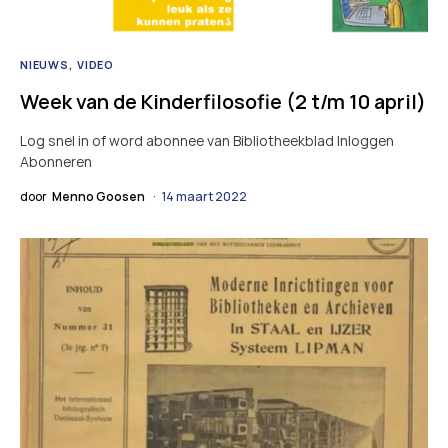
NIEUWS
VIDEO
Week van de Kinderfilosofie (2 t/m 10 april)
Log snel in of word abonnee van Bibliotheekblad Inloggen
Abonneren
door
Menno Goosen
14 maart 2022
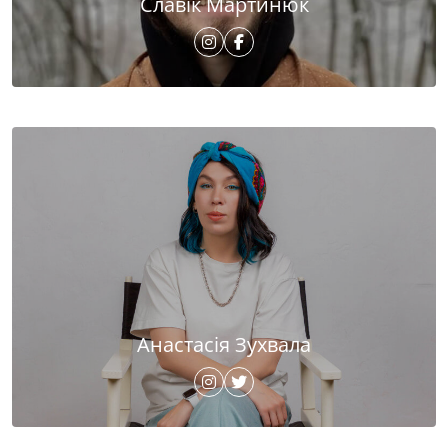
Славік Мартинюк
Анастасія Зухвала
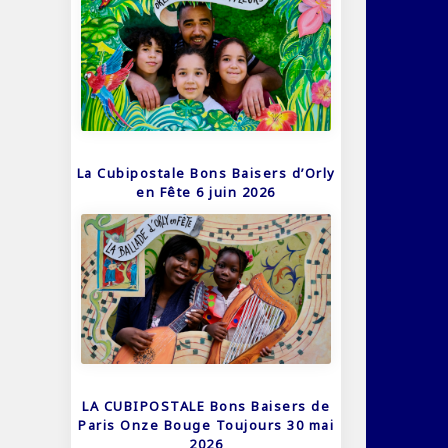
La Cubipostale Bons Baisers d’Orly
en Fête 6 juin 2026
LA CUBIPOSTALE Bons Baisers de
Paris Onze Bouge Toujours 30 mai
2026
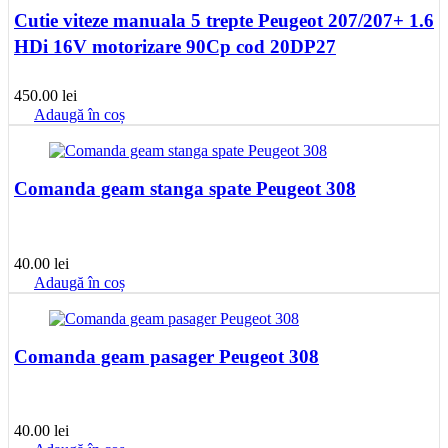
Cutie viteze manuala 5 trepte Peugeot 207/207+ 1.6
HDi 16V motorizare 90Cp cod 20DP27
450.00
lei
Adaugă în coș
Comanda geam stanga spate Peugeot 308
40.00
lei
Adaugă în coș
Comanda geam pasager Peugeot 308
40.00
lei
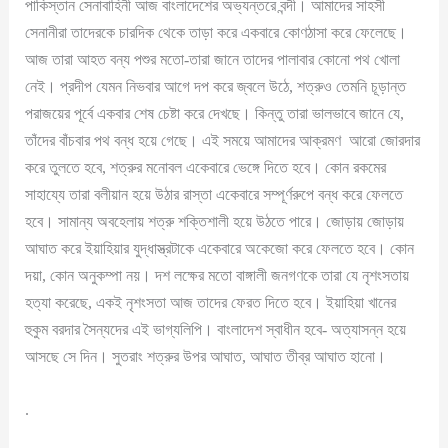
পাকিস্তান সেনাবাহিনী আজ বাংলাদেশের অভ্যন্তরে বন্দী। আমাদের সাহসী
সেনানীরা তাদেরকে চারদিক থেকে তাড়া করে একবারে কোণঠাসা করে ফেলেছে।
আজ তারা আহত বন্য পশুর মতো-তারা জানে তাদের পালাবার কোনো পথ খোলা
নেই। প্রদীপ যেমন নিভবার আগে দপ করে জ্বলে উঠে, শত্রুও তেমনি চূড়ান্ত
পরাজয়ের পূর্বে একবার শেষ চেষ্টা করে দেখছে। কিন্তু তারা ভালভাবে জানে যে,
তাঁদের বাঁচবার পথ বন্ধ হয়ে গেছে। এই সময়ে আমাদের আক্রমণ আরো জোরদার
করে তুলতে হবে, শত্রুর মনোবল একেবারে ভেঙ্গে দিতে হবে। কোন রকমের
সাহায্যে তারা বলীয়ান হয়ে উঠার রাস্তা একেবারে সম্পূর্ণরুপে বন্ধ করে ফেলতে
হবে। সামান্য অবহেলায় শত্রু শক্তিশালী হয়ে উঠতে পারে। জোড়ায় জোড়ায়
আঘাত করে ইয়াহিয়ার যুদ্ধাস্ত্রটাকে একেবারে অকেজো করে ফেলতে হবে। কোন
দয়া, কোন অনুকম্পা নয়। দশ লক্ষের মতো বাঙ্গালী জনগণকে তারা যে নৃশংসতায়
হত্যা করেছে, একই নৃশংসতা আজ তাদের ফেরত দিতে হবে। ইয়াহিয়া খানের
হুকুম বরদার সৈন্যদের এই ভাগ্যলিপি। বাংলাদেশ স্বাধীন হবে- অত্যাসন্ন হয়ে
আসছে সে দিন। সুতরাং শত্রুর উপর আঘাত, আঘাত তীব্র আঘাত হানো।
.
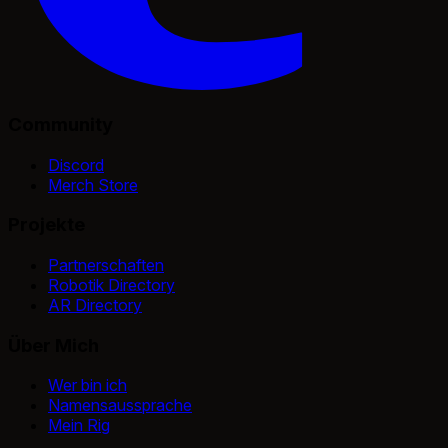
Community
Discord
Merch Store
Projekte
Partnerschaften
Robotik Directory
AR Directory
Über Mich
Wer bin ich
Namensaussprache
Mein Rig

EXERCISE: In which lines of the records does the word "Bons" appear? Copy each of them.

REPLY:
La Cubipostale Bons Baisers d’Orly
LA CUBIPOSTALE Bons Baisers de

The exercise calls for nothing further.